Three main projects the company was hoping they will help it lift revenue had to be stalled. These include a LPG plant in Rhourde El Baguel 100km away from Hassi Messoud, the development of Tinrhert gas well and the Rhourd Chegga well.
These projects were seen as a boon to boost gas exports amid a surge in domestic consumption. In fact, economists warned Algeria that if domestic gas consumption continues at the current pace, the country will be left with only 15 bcm/year to export by 2030. In a lower production or high demand scenarios, it will cease exporting all together, therefore importing gas beyond any such a point.
Besides a dwindling domestic production, Algeria’s Sonatrach is facing acute competition in its key markets from the US, Russia and other rising oil and gas producing countries. Spain for example opted for US gas and reduced its imports from Algeria recently.
Due to its underdeveloped banking system, unfriendly investment regulations and particularly the lack of security, Algeria is increasingly shunned by global oil and gas companies. The memories of the 2013 attack by terrorism groups on one of the countries well-guarded wells are still vivid sending a bad signal for investors.
The company has also been plagued by corrupt officials and inefficient management as evidenced by the corruption cases facing its former CEOs. Between 1999 and 2020, 12 chiefs run the company.

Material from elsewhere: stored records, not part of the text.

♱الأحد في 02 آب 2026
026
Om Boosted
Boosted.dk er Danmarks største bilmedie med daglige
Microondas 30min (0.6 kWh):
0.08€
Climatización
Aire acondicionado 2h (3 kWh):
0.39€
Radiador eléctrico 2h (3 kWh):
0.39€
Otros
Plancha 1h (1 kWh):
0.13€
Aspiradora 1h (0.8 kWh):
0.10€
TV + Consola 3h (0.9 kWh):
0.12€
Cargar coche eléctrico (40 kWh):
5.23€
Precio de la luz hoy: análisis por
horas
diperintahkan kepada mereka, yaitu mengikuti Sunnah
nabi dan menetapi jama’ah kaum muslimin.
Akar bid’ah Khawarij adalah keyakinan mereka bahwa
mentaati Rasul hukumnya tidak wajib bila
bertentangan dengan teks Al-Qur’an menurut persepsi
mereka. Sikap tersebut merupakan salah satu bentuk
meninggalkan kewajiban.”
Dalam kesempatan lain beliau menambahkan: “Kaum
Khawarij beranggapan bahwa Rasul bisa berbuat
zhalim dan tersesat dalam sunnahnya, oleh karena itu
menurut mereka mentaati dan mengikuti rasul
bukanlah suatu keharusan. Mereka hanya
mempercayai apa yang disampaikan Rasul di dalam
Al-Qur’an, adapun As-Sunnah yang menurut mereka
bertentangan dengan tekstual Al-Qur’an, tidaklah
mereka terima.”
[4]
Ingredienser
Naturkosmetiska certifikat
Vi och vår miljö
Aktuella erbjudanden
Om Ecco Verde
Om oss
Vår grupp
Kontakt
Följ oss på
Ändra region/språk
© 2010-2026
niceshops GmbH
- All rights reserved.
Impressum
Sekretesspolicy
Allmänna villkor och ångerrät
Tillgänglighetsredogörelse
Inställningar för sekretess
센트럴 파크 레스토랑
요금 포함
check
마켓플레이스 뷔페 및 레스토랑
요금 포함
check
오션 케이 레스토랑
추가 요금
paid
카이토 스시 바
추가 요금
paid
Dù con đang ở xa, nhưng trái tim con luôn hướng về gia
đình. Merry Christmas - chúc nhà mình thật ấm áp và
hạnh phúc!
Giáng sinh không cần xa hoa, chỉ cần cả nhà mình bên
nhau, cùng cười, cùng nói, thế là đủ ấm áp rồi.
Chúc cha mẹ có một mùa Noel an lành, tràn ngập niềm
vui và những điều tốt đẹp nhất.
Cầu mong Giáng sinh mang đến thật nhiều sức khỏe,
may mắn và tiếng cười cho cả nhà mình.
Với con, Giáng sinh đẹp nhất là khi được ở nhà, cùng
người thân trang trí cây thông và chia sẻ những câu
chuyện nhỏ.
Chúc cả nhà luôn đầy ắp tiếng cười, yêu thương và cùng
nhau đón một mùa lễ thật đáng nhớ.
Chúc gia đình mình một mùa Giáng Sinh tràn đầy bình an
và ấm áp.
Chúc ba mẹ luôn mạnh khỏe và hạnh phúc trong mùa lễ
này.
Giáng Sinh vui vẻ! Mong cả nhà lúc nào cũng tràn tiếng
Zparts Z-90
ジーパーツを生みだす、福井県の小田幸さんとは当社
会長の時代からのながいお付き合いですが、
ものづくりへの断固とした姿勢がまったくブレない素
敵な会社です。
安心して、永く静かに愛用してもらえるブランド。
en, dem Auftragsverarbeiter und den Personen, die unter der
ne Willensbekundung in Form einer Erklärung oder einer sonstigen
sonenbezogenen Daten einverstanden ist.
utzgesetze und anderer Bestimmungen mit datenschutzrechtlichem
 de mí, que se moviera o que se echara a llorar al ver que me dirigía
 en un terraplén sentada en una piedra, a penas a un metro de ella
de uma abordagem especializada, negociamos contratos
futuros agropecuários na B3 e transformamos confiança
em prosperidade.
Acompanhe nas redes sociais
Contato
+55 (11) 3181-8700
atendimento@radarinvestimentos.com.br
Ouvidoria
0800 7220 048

Some of them spent only months before being replaced by others casting a shadow of uncertainty and amateurism and reflecting a severe lack of vision.
By the end of Bouteflika’s fourth mandate in 2019, the country spent $1000 billion in 20 years, thanks to non-renewable sources. This huge resource could have financed all the development needs of the African continent. Instead of being invested in developing Algeria, these colossal hydrocarbon revenues were used to entrench the authoritarian status quo creating propitious conditions for a looming destructive chaos.